Challenges of Edge Computing

Though this distributed computing paradigm offers numerous advantages, there are certain challenges that must be addressed to fully harness its potential.

  • Limited 5G Rollout: The expansion of edge computing in the industry is contingent on 5G, enabling faster real-time data analysis on devices.
    • However, due to the limited rollout of 5G, optimal edge computing functionality cannot be achieved.
  • Security and Privacy: The distributed nature of edge devices increases the attack surface and potential vulnerabilities, leading to data breaches and critical information leakage.
  • Data Management and Storage: Managing and storing large volumes of data generated at the edge poses a significant challenge due to the limited storage capacity and computational power of edge devices.
  • Scalability and Resource Constraints: Scaling edge computing deployments to accommodate growing workloads and user demands is challenging due to the limited processing power, memory, and energy resources of edge devices.
  • Deployment and Management Complexity: Deploying and managing edge computing infrastructure and devices present complexities, including remote device management, software updates, edge application deployment, and monitoring.
    • Simplifying these processes is crucial for efficient operations.

FAQs on Edge Computing

What is Edge Computing?

Edge computing is a distributed information technology architecture in which data is analyzed, processed, and transferred at the periphery of the network. It represents the next evolutionary stage of cloud computing, deployed on the same devices or in the same location for data-handling activities or other network operations.

What is the difference between Edge Computing and Cloud Computing?

Edge computing involves executing workloads at the edge, i.e., in proximity to devices and end users. In contrast, cloud computing is a comprehensive term encompassing the execution of various workloads within the data center of a cloud service provider.

What are the features of Edge computing?

Key features of edge computing include low latency, proximity to the data source, scalability, and autonomous and independent operation.

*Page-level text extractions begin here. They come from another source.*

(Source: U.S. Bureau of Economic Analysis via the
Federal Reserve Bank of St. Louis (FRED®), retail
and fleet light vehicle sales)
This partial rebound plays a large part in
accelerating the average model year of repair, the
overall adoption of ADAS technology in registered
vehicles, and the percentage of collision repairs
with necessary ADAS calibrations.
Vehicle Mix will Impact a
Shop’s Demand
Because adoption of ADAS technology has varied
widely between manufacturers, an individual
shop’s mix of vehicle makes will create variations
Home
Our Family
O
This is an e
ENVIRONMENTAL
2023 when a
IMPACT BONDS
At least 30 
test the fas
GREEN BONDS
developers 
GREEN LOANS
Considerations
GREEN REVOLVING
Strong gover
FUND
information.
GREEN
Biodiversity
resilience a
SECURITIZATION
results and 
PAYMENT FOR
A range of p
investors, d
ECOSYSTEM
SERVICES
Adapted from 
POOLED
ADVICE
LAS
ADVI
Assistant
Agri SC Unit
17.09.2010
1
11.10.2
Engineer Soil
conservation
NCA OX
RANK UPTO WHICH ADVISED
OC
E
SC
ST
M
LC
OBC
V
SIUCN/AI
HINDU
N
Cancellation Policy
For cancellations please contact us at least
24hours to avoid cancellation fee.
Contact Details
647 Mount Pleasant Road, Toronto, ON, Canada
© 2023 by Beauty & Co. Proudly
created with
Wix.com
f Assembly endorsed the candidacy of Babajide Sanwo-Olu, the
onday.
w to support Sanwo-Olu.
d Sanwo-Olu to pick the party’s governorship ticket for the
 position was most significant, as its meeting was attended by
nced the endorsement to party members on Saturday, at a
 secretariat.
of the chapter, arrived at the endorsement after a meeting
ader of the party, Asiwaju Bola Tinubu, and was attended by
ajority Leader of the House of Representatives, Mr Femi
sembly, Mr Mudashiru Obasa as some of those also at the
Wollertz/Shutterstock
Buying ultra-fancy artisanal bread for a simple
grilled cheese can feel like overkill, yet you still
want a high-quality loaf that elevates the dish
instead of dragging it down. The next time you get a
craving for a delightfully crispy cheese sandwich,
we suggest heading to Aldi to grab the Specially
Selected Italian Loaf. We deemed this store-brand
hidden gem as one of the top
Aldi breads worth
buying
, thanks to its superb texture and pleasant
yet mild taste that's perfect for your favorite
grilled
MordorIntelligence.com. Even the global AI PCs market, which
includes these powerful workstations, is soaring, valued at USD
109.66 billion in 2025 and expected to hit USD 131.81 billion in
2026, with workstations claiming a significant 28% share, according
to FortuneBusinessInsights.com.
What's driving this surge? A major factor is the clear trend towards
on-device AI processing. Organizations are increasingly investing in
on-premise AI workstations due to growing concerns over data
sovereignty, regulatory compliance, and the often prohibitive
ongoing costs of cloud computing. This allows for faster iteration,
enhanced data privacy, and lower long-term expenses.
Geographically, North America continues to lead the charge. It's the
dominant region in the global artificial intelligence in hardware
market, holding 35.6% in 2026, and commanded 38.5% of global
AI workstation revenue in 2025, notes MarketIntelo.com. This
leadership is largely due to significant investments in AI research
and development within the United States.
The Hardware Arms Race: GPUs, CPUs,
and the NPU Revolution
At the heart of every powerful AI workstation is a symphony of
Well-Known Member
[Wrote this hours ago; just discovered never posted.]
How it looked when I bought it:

What is the main purpose of Edge computing?

Edge computing aims to address the limitations of centralized computing by offering benefits such as low latency, faster processing, real-time content delivery, increased scalability, and enhanced security, thereby improving application performance.

What are the challenges of Edge computing?

Challenges of Edge computing include limited 5G rollout, security and privacy concerns, data management and storage issues, scalability and resource constraints, deployment, and management complexity, etc.

What is the advantage of Edge computing?

Edge computing offers a range of advantages, including real-time processing, industrial optimization, real-time video streaming, and quick data analysis, which are particularly helpful in critical services such as medical diagnosis and life support systems.